The Federal Trade Commission says scammers send thousands of these phishing attacks per day. They make changes to messages hoping to convince.

“Scammers are using any way they can to get your attention,” says Tiffany Schultz, Better Business Bureau of Wisconsin.

Never click on these links. Schultz explains how to spot a fake.

“All you have to do is look in the email address. You can actually hover over the email address. If it’s coming from Amazon or Kohl’s or Dick’s Sporting Goods, it’s going to be something like info@kohls info@dickssportinggoods, not a bunch of gibberish. These promotions that are being sent to you via email are actually phishing attempts designed to get your personal information, or they could possibly be downloading malware or spyware to your device once you click on that link. So if you get something like this and it’s not coming from a legitimate retailer, go ahead and delete it and don’t even open it,” Schultz says.
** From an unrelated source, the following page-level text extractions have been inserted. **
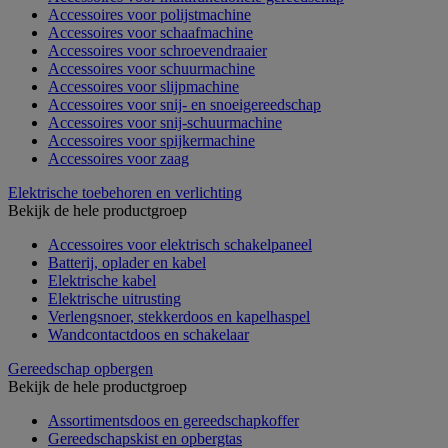
Accessoires voor polijstmachine
Accessoires voor schaafmachine
Accessoires voor schroevendraaier
Accessoires voor schuurmachine
Accessoires voor slijpmachine
Accessoires voor snij- en snoeigereedschap
Accessoires voor snij-schuurmachine
Accessoires voor spijkermachine
Accessoires voor zaag
Elektrische toebehoren en verlichting
Bekijk de hele productgroep
Accessoires voor elektrisch schakelpaneel
Batterij, oplader en kabel
Elektrische kabel
Elektrische uitrusting
Verlengsnoer, stekkerdoos en kapelhaspel
Wandcontactdoos en schakelaar
Gereedschap opbergen
Bekijk de hele productgroep
Assortimentsdoos en gereedschapkoffer
Gereedschapskist en opbergtas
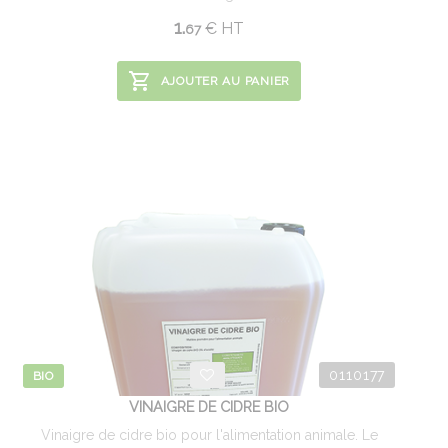
1.
€
HT
67
AJOUTER AU PANIER
0110177
BIO
VINAIGRE DE CIDRE BIO
Vinaigre de cidre bio pour l'alimentation animale. Le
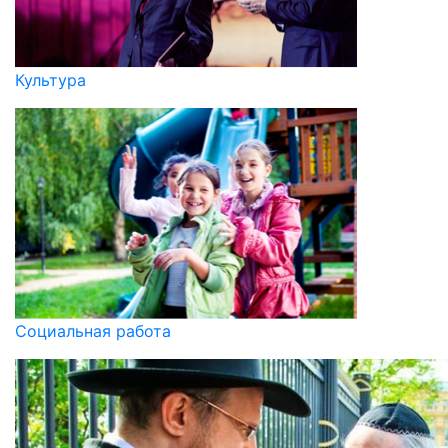
Культура
Социальная работа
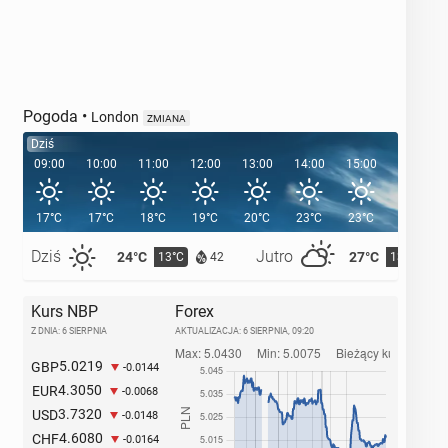
Pogoda
•
London
ZMIANA
Dziś
09:00
10:00
11:00
12:00
13:00
14:00
15:00
16:00
17°C
17°C
18°C
19°C
20°C
23°C
23°C
24°C
Dziś
Jutro
24°C
27°C
13°C
13°C
42
Kurs NBP
Forex
Z DNIA: 6 SIERPNIA
AKTUALIZACJA:
6 SIERPNIA, 09:20
5.0219
GBP
-0.0144
4.3050
EUR
-0.0068
3.7320
USD
-0.0148
4.6080
CHF
-0.0164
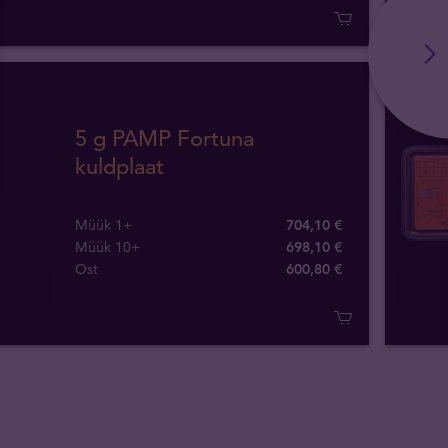
5 g PAMP Fortuna
kuldplaat
Müük 1+
704,10 €
Müük 10+
698,10 €
Ost
600
,
80
€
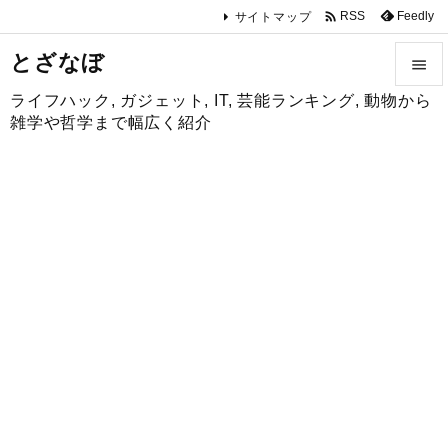

Feedly
RSS
サイトマップ
とざなぼ

ライフハック, ガジェット, IT, 芸能ランキング, 動物から

雑学や哲学まで幅広く紹介
メニュ

サイド

前へ

次へ

検索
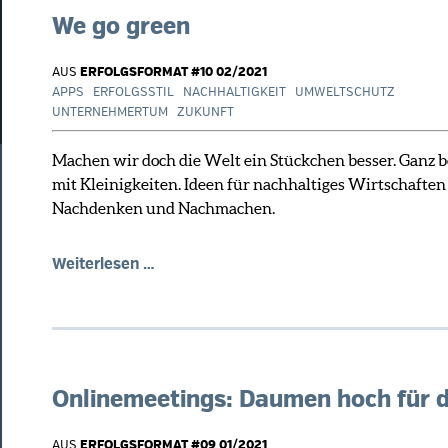
We go green
AUS
ERFOLGSFORMAT #10 02/2021
APPS
ERFOLGSSTIL
NACHHALTIGKEIT
UMWELTSCHUTZ
UNTERNEHMERTUM
ZUKUNFT
Machen wir doch die Welt ein Stückchen besser. Ganz 
mit Kleinigkeiten. Ideen für nachhaltiges Wirtschafte
Nachdenken und Nachmachen.
We
Weiterlesen …
go
green
Onlinemeetings: Daumen hoch für d
AUS
ERFOLGSFORMAT #09 01/2021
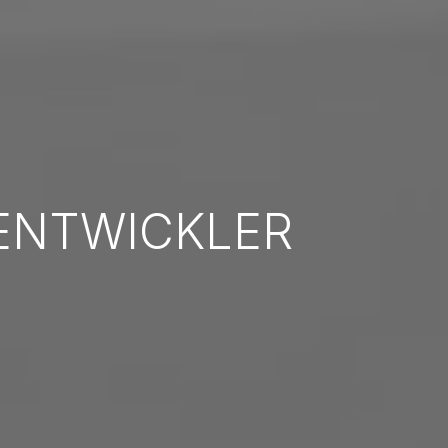
ENTWICKLER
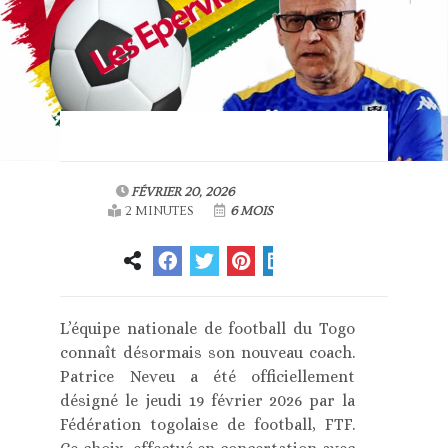
FÉVRIER 20, 2026
2 MINUTES
6 MOIS
L’équipe nationale de football du Togo
connaît désormais son nouveau coach.
Patrice Neveu a été officiellement
désigné le jeudi 19 février 2026 par la
Fédération togolaise de football, FTF.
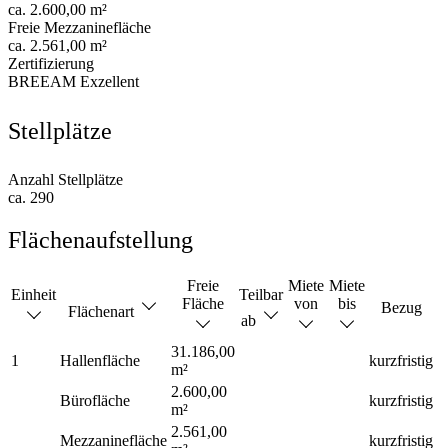
ca. 2.600,00 m²
Freie Mezzaninefläche
ca. 2.561,00 m²
Zertifizierung
BREEAM Exzellent
Stellplätze
Anzahl Stellplätze
ca. 290
Flächenaufstellung
Freie
Miete
Miete
Einheit
Teilbar
Fläche
von
bis
Bezug
Flächenart
ab
31.186,00
1
Hallenfläche
kurzfristig
m²
2.600,00
Bürofläche
kurzfristig
m²
2.561,00
Mezzaninefläche
kurzfristig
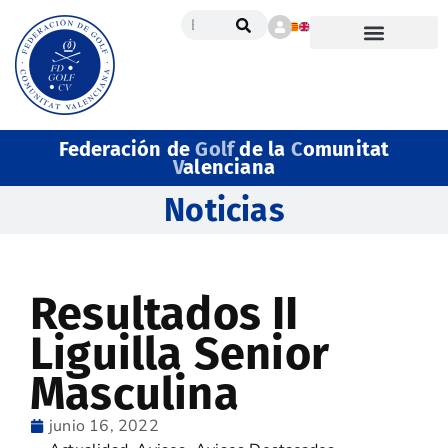
Federación de
Golf
de la
C
omunitat
V
alenciana
Noticias
Resultados II
Liguilla Senior
Masculina
junio 16, 2022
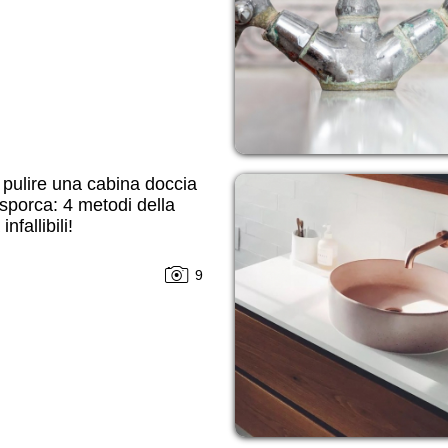
pulire una cabina doccia
sporca: 4 metodi della
nfallibili!
9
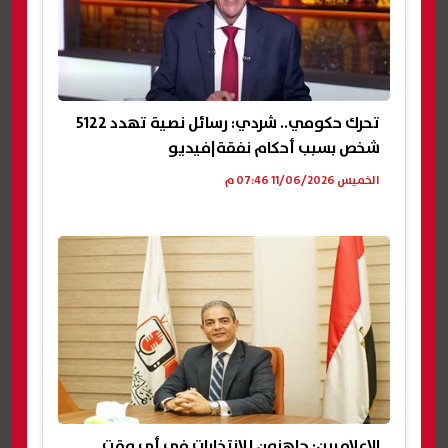
تحرك حكومي.. شردي: رسائل نصية تهدد 5122
شخص بسبب أحكام نفقة|فيديو
الخميس 11/06/2026 07:46 م
الإعلاميين: جاهزون للانتخابات في أي وقت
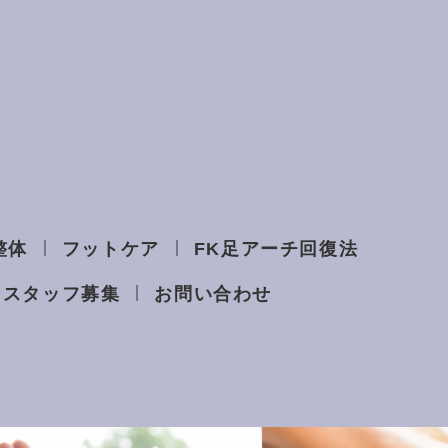
整体
フットケア
FK足アーチ回復法
スタッフ募集
お問い合わせ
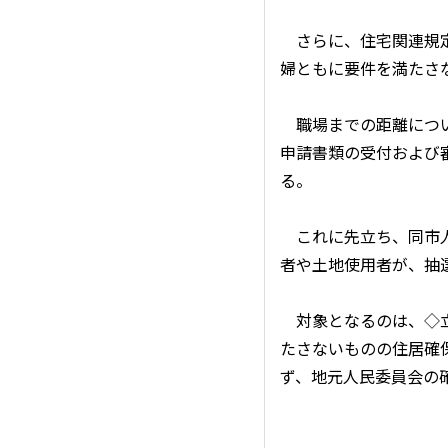
さらに、住宅関連規定
婦ともに要件を満たさ
職場までの距離につい
申請書類の受付および審
る。
これに先立ち、同市人
者や土地使用者が、抽
対象となるのは、◇立
たさないものの住居確
ず、地元人民委員会の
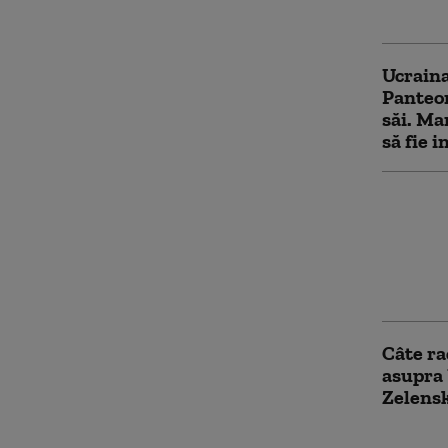
urmăreș
Ucraina
Panteon
săi. Ma
să fie i
Ministr
refuzat
Washing
conside
rasist 
Câte ra
asupra 
Zelensk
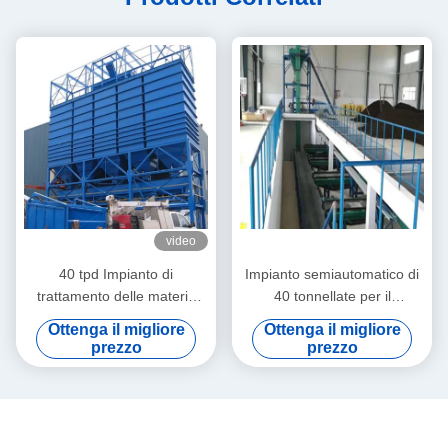
video
40 tpd Impianto di
Impianto semiautomatico di
trattamento delle materie
40 tonnellate per il
prime di vetro per lotti
trattamento delle materie
Ottenga il migliore
Ottenga il migliore
prime
prezzo
prezzo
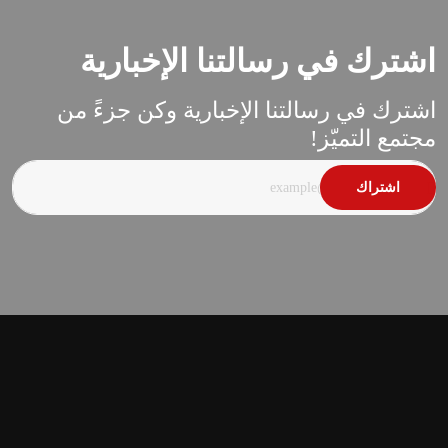
اشترك في رسالتنا الإخبارية
اشترك في رسالتنا الإخبارية وكن جزءً من
مجتمع التميّز!
اشتراك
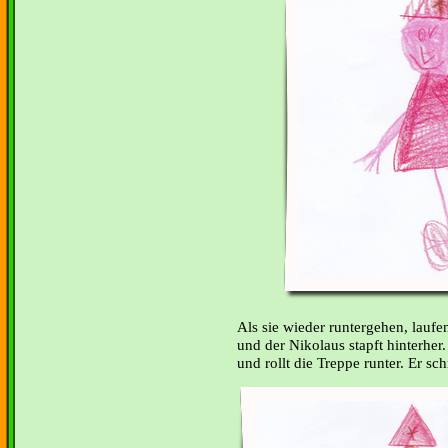
Als sie wieder runtergehen, lauf
und der Nikolaus stapft hinterher
und rollt die Treppe runter. Er schr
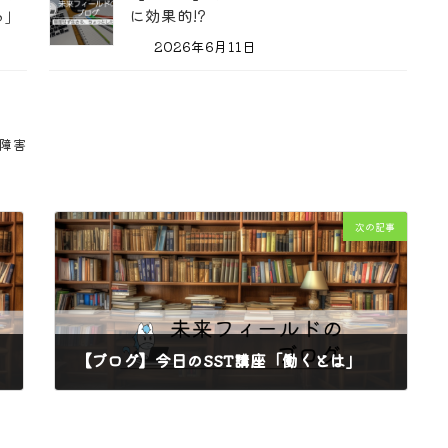
る」
に効果的!?
2026年6月11日
障害
次の記事
【ブログ】今日のSST講座「働くとは」
2025年3月17日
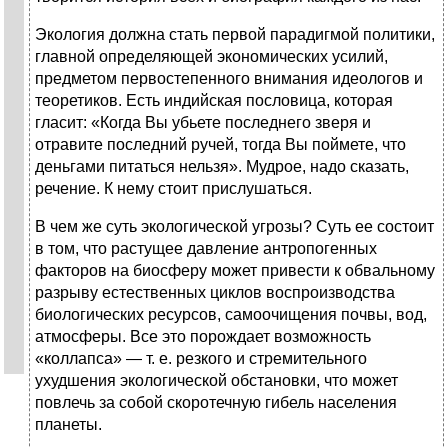
Экология должна стать первой парадигмой политики,
главной определяющей экономических усилий,
предме­том первостепенного внимания идеологов и
теоретиков. Есть индийская пословица, которая
гласит: «Когда Вы убьете последнего зверя и
отравите последний ручей, тогда Вы поймете, что
деньгами питаться нельзя». Мудрое, надо сказать,
речение. К нему стоит прислушаться.
В чем же суть экологической угрозы? Суть ее состоит
в том, что растущее давление антропогенных
факторов на биосферу может привести к обвальному
разрыву есте­ственных циклов воспроизводства
биологических ресур­сов, самоочищения почвы, вод,
атмосферы. Все это по­рождает возможность
«коллапса» — т. е. резкого и стремительного
ухудшения экологической обстановки, что может
повлечь за собой скоротечную гибель населе­ния
планеты.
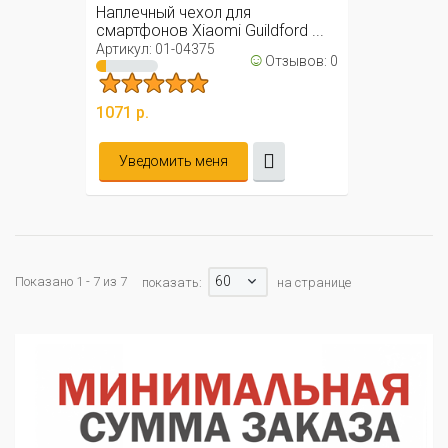
Наплечный чехол для
смартфонов Xiaomi Guildford ...
Артикул: 01-04375
☺
Отзывов: 0
1071 р.
Уведомить меня
60
Показано 1 - 7 из 7
показать:
на странице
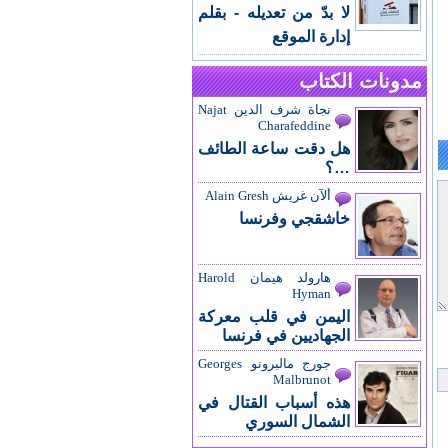
لا بدّ من تعديله - بقلم
إدارة الموقع
مدونات الكتاب
نجاة شرف الدين Najat
Charafeddine
هل دقت ساعة الطائف
…؟
ألآن غريش Alain Gresh
خاشقجي وفرنسا
هارولد هيمان Harold
Hyman
اليمن في قلب معركة
الجهاديين في فرنسا
جورج مالبرونو Georges
Malbrunot
هذه أسباب القتال في
الشمال السوري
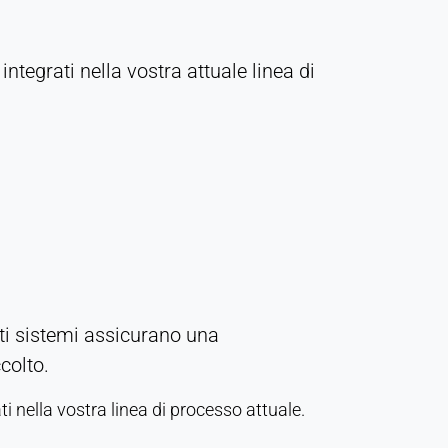
ntegrati nella vostra attuale linea di
esti sistemi assicurano una
colto.
 nella vostra linea di processo attuale.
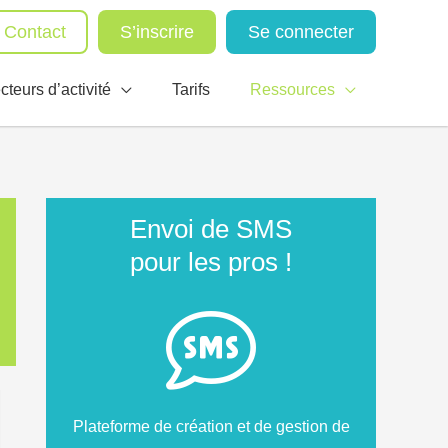
Contact
S’inscrire
Se connecter
cteurs d’activité
Tarifs
Ressources
Envoi de SMS
pour les pros !
Plateforme de création et de gestion de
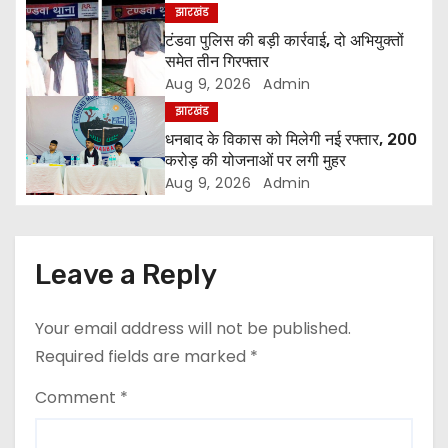
v
झारखंड
टंडवा पुलिस की बड़ी कार्रवाई, दो अभियुक्तों
i
समेत तीन गिरफ्तार
Aug 9, 2026
Admin
g
झारखंड
a
धनबाद के विकास को मिलेगी नई रफ्तार, 200
करोड़ की योजनाओं पर लगी मुहर
t
Aug 9, 2026
Admin
i
o
Leave a Reply
n
Your email address will not be published.
Required fields are marked
*
Comment
*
Dick’s Sporting Goods is trying to get ahead of the scammers with a warning on the retailer’s website.

The company shares examples of scam emails and text messages.

So what if you fall for a phishing scam? If you suspect a scammer has your credit card, bank account, or social security number, you can find help at the government’s Identity Theft website.

The website walks you through steps to follow based on the information you lost.

One victim thought he won a free product from Kohl’s and said he was asked for a credit card to pay for the shipping. He ended up getting a second charge for nearly $100.

If the offer seems too good to be true - especially if it’s free - it’s likely fake.